▶ How to complete this task
Filter the listing below down to the lines with the word "ngày" and copy those.

..........

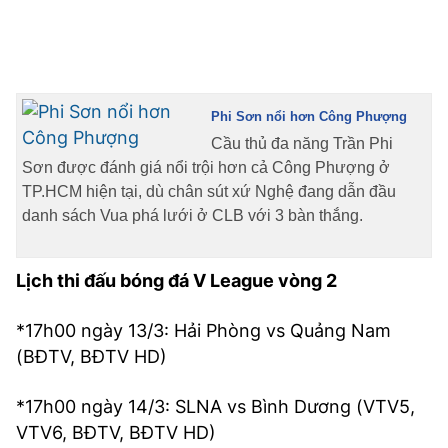
Phi Sơn nổi hơn Công Phượng
Cầu thủ đa năng Trần Phi
Sơn được đánh giá nổi trội hơn cả Công Phượng ở
TP.HCM hiện tại, dù chân sút xứ Nghệ đang dẫn đầu
danh sách Vua phá lưới ở CLB với 3 bàn thắng.
Lịch thi đấu bóng đá V League vòng 2
*17h00 ngày 13/3: Hải Phòng vs Quảng Nam
(BĐTV, BĐTV HD)
*17h00 ngày 14/3: SLNA vs Bình Dương (VTV5,
VTV6, BĐTV, BĐTV HD)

..........

▶ Finished exercise
*17h00 ngày 13/3: Hải Phòng vs Quảng Nam
*17h00 ngày 14/3: SLNA vs Bình Dương (VTV5,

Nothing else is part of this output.